Xenografts in nude mice
PLC/PRF/5 parental cells or PLC/PRF/5 ATRX CRISPR KO cells (2 × 106 cells per mouse) were subcutaneously inoculated into female BALB/C nude mice ages 6 to 8 weeks (Huafukang). Tumor volumes were calculated with caliper measurements using the following formula: (length × width2)/2. When the mean tumor volumes reached 150 to 200 mm3, mice bearing tumors derived from PLC/PRF/5 ATRX WT cells or ATRX KO cells were divided into 2 subgroups and orally administered with either AZD1775 (50 mg/kg body weight) or vehicle control once daily for 15 days. The in vivo doses used in our study are following those used in previous studies (19–21). Using the body surface area (BSA) scaling method (22) recommended by the U.S. FDA, we translate the animal dosage to the human clinical trials. This calculation results in a human equivalent dose of ∼4 mg/kg, which translates into a 240 mg dose of AZD1775 for a person weighing 60 kg. This dose is within a clinically achievable range as this drug has been used at a dose of 225 mg twice per day over 2.5 days per week for 2 weeks per 21-day cycle in phase I clinical trials (23, 24). We also evaluated the effect of AZD1775 on the body weight of mice administered orally with a dose of 50 mg/kg once daily. The body weight of mice treated with AZD1775 was reduced less than 10% compared with the vehicle control group. Nude mice were housed in a pathogen-free environment and were given food and water ad libitum for the duration of experiments.

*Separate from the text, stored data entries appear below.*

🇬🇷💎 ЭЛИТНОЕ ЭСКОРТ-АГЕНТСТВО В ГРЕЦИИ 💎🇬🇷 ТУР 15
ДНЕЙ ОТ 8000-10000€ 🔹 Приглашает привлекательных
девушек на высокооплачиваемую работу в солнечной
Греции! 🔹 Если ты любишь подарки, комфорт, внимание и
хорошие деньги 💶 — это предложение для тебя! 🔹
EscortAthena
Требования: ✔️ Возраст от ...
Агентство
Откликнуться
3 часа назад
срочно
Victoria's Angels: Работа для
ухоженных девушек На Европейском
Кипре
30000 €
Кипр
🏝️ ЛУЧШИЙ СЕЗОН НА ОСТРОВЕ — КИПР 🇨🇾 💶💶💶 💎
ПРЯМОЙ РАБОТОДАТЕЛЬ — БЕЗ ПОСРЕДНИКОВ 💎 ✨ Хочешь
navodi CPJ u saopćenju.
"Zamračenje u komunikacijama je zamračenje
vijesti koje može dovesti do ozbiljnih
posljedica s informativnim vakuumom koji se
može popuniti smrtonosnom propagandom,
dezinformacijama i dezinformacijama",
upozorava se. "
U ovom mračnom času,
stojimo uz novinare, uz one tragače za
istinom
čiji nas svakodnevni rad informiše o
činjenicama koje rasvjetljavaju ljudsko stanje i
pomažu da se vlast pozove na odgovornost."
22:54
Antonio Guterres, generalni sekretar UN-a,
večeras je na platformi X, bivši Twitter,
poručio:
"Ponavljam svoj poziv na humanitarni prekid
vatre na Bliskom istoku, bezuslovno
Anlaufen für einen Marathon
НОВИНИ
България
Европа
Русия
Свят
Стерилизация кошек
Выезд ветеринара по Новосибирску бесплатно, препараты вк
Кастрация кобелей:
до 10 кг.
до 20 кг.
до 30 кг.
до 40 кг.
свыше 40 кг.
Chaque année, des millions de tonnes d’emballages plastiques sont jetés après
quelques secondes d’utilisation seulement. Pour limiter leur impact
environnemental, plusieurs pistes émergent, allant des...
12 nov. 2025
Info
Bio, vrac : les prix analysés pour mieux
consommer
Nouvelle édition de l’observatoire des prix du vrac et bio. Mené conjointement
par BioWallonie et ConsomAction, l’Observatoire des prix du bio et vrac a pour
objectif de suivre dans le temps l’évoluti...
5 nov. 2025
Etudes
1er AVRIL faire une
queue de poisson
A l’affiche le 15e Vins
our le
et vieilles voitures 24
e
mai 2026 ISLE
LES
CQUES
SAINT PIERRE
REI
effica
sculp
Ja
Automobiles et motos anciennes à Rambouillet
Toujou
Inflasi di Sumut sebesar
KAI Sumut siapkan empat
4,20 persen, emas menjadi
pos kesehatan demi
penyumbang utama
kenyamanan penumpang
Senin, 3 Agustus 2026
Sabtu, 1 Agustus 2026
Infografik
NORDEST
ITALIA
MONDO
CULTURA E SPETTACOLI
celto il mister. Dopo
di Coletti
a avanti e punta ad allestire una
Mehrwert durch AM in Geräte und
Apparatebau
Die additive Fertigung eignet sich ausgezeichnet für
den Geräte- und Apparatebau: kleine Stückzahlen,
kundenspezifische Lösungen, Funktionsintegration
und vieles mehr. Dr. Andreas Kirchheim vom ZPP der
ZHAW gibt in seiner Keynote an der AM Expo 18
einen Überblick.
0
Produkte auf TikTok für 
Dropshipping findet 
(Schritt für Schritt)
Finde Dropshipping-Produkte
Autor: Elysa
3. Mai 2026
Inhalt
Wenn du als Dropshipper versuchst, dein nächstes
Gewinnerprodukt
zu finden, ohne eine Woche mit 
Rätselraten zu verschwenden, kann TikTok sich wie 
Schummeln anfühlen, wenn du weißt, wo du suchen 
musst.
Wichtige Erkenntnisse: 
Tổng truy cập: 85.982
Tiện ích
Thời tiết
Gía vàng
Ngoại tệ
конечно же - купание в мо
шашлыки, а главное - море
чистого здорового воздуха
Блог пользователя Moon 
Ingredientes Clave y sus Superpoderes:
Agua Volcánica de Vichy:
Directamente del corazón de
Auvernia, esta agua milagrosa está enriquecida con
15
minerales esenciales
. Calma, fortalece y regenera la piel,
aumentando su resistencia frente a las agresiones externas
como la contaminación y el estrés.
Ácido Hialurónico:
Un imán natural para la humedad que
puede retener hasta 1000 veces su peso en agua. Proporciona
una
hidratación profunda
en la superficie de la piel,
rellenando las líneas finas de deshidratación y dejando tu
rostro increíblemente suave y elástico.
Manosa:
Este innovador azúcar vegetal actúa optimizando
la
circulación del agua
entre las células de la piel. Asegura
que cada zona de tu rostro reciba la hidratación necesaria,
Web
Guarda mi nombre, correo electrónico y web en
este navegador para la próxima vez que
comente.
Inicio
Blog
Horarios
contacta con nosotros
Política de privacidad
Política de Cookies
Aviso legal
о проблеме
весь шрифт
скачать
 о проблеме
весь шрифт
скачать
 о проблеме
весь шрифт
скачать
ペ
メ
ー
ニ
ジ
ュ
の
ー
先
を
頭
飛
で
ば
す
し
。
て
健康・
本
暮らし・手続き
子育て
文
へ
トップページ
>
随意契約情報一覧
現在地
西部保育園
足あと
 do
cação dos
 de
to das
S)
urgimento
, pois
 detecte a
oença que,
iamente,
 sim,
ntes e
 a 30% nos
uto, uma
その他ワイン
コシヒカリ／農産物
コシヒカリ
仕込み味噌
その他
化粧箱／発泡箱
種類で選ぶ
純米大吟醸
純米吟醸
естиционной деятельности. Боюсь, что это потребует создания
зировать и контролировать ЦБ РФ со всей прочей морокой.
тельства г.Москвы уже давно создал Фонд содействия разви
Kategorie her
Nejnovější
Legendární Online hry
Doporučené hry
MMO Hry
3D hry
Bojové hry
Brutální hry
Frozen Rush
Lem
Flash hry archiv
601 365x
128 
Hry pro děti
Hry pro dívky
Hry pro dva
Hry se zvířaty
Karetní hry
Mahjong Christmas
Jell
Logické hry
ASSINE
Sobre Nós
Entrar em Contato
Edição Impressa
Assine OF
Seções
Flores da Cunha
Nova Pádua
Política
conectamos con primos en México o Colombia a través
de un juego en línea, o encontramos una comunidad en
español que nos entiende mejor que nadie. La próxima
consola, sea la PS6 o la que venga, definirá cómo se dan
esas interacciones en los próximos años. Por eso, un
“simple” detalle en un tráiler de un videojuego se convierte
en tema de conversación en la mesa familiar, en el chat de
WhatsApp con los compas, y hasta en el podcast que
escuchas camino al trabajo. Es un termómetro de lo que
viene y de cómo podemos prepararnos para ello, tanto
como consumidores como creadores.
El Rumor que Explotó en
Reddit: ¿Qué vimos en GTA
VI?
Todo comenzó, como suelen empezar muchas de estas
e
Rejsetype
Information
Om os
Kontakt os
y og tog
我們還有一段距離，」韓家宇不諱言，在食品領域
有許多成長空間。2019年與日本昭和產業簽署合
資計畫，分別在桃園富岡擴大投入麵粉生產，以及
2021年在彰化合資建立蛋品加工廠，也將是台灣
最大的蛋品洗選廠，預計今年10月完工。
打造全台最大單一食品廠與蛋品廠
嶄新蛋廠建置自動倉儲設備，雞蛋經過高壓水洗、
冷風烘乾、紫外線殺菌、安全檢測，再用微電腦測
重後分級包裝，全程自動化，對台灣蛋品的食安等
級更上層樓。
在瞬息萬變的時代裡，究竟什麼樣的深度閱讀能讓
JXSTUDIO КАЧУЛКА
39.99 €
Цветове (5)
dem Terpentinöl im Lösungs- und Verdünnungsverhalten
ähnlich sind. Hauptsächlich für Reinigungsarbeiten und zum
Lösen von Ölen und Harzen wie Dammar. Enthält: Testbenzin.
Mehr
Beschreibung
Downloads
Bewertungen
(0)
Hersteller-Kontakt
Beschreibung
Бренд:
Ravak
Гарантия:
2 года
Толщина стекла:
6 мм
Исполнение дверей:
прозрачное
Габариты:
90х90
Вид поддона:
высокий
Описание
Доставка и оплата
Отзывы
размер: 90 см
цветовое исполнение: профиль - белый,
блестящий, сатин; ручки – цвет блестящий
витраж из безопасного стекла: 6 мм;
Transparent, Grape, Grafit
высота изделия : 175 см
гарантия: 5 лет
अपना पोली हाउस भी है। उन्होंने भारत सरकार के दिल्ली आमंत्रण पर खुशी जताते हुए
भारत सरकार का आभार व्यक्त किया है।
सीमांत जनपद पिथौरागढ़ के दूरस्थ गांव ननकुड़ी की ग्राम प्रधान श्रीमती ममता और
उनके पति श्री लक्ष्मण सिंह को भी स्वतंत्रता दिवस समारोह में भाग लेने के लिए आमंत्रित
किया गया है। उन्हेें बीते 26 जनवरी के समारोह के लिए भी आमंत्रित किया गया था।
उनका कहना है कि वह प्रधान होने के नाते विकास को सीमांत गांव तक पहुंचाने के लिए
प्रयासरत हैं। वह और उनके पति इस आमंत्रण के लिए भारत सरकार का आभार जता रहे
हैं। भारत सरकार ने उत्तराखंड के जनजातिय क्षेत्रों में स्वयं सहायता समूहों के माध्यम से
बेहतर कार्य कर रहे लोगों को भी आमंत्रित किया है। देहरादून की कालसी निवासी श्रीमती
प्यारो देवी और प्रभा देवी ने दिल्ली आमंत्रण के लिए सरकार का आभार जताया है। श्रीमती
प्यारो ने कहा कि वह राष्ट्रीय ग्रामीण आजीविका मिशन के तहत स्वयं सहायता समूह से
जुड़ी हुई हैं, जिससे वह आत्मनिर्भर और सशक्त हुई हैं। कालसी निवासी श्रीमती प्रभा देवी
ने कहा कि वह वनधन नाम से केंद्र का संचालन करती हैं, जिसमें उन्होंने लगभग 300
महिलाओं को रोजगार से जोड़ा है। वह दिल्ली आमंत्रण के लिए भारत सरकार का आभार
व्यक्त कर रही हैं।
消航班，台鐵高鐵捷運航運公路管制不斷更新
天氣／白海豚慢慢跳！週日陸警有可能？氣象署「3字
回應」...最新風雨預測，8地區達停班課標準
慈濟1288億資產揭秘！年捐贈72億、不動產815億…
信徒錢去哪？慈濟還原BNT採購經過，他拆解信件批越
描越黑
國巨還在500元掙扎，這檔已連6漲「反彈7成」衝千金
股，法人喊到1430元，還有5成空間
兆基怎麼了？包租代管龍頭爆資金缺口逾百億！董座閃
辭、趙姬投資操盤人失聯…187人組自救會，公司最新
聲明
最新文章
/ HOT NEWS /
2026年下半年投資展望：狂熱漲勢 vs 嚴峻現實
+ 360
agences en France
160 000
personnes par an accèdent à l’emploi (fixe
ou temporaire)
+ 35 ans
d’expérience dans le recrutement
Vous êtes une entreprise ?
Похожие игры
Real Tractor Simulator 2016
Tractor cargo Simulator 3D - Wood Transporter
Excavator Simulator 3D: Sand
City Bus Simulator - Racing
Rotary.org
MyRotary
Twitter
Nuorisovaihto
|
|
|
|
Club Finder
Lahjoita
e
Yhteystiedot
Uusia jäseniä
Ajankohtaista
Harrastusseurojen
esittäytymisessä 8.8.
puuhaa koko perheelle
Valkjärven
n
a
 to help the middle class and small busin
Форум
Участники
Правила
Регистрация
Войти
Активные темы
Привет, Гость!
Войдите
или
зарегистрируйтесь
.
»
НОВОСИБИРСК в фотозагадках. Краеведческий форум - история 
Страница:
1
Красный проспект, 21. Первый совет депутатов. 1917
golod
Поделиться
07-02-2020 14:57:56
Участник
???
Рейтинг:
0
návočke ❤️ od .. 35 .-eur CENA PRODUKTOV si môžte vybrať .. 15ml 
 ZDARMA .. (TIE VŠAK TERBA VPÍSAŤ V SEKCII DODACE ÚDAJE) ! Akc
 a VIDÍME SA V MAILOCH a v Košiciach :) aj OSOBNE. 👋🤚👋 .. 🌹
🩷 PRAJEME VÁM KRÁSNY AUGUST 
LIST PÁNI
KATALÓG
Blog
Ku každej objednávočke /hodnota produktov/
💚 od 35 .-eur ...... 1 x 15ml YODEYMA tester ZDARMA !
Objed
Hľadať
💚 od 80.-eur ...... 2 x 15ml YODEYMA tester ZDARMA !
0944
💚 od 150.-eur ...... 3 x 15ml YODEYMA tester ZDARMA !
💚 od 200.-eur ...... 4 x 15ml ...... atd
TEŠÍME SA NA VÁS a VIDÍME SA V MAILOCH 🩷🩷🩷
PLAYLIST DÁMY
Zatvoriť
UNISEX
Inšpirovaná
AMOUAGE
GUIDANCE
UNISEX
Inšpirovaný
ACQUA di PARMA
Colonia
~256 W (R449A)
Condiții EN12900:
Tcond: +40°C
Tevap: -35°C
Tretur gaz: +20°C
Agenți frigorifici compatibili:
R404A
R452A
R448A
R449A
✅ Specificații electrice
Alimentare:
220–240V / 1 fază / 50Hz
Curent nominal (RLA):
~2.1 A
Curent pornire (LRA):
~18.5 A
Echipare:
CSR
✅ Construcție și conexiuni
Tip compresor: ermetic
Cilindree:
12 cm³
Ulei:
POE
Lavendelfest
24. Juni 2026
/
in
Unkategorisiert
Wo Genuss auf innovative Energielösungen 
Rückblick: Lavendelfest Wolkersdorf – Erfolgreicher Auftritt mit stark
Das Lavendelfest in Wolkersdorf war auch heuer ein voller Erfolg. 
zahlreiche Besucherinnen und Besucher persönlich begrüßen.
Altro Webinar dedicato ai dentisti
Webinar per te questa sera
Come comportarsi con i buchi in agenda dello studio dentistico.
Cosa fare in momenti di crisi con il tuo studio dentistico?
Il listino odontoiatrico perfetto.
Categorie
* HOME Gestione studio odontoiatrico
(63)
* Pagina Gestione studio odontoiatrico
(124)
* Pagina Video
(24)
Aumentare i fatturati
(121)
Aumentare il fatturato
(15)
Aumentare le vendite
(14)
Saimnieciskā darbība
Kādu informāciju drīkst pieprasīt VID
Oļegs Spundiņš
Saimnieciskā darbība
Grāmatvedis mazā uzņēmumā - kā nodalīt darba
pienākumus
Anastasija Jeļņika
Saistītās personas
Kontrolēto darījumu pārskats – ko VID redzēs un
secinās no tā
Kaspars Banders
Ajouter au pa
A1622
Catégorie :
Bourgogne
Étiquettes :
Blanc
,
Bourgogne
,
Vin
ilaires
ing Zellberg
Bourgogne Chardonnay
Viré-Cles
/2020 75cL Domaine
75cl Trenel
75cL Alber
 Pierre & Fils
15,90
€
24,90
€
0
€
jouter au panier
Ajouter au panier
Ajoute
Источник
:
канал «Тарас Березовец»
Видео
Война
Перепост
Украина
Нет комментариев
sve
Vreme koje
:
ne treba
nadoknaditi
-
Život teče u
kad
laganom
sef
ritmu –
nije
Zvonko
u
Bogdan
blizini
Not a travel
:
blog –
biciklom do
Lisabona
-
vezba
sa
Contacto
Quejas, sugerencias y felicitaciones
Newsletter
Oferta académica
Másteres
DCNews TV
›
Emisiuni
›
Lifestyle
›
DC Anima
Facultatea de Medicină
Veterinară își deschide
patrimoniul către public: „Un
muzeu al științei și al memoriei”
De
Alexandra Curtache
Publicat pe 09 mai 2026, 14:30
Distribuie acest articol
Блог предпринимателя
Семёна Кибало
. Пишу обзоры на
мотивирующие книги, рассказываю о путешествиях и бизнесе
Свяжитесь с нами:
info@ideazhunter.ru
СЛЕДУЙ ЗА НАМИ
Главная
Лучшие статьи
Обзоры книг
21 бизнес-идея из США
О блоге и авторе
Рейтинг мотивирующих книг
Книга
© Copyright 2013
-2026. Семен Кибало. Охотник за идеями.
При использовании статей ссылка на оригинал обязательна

Data analyses were performed using GraphPad Prism v6.0 and Microsoft Excel. Statistical significance was determined by the 2-tailed unpaired Student t test. P values are reported in the graphs. *, P < 0.05; **, P < 0.01; and ***, P < 0.001. n.s. denotes not significant.
CRISPR-Cas9 screen identifies synthetic lethal partners of ATRX
To screen for synthetic lethal partner genes of ATRX, we first generated isogenic ATRX KO cell models using PLC/PRF/5 and HuH-7, 2 HCC cell lines, which are WT for the gene (25). Both cell lines have TP53 mutations that are known to inactivate the TP53 (Supplementary Fig. S1A and S1B), making them good models for studying ATRX function as ATRX and TP53 mutations often co-occur in tumors (7). We used CRISPR technology (26) to specifically target the ATRX gene locus, introducing inactivating mutations and enabling the generation of isogenic clones with mutated ATRX (ATRX KO). We isolated 2 independent cell clones for PLC/PRF/5 and 1 clone for HuH-7, with complete absence of ATRX protein expression because of frameshift mutations introduced into the coding region of the gene (Supplementary Fig. S1C–S1F). The parental PLC/PRF/5 line and clone sc26, referred to as ATRX WT and ATRX KO, respectively, were used for the screen. Before performing the screen, the sc26 clone was passed 15 passages and no ALT phenotype was observed.
We performed a genome-wide CRISPR-Cas9 screen (27) for essential genes in our ATRX null model system, using the GeCKOv2 sgRNA library (28), which contains 123,411 sgRNAs targeting 19,050 genes and 1,864 miRNAs. We infected ATRX WT and ATRX KO cells with the library at a multiplicity of infection (MOI) of ∼0.3 and selected for sgRNA and Cas9-expressing cells in the presence of puromycin for 2 days (Fig. 1A). The cells were collected at 2 time points, including immediately after puromycin selection (T0) and after approximately 14 population doublings (T21; Fig. 1A).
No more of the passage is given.